⟨

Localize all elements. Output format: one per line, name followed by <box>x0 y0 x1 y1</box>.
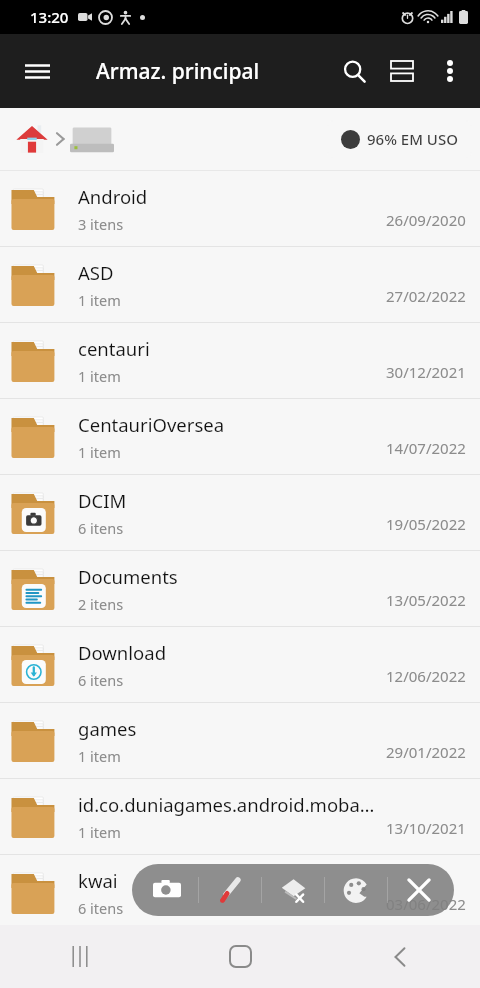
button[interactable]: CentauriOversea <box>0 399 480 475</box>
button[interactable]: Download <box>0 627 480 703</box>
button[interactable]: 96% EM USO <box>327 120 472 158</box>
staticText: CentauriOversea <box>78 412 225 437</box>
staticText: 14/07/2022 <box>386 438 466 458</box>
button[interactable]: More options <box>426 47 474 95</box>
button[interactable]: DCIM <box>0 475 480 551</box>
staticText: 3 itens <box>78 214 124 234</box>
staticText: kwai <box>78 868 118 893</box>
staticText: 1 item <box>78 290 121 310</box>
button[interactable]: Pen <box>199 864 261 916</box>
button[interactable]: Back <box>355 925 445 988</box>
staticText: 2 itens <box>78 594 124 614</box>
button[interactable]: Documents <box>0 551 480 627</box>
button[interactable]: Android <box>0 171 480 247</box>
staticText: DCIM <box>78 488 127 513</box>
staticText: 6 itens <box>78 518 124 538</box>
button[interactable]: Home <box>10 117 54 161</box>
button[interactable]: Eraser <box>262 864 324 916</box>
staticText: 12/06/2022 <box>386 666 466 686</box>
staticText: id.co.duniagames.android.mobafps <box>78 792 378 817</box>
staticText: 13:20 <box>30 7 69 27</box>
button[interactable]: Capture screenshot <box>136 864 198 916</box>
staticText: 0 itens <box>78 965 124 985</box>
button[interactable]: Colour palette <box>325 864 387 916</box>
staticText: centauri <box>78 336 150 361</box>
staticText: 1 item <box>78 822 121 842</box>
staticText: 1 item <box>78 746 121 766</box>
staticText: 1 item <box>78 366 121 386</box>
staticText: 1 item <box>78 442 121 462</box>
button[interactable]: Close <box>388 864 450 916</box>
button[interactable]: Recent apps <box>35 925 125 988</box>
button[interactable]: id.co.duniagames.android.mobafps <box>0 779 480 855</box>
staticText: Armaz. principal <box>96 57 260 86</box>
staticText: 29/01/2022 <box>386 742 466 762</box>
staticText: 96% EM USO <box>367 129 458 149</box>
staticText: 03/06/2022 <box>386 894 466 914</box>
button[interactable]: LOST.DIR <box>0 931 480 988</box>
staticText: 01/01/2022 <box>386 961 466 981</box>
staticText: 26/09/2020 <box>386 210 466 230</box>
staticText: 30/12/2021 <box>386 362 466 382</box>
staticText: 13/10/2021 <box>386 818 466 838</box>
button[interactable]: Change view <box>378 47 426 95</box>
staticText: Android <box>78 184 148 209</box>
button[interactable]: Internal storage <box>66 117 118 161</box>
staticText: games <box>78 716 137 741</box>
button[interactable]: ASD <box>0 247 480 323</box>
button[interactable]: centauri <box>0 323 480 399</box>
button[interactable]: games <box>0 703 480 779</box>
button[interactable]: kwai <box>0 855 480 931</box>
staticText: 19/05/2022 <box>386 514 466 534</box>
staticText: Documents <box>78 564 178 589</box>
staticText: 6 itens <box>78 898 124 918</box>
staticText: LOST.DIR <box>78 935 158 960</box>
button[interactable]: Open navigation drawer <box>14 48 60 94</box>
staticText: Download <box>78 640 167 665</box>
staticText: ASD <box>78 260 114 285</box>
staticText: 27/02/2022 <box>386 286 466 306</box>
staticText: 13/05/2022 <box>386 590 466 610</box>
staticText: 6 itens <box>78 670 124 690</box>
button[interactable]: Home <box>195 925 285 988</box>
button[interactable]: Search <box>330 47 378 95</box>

⟩

= EXERCISE PROMPT =
From the data, collect all lines where the string "LOST" appears.

= RESULT OF THE TASK =
button[interactable]: LOST.DIR <box>0 931 480 988</box>
staticText: LOST.DIR <box>78 935 158 960</box>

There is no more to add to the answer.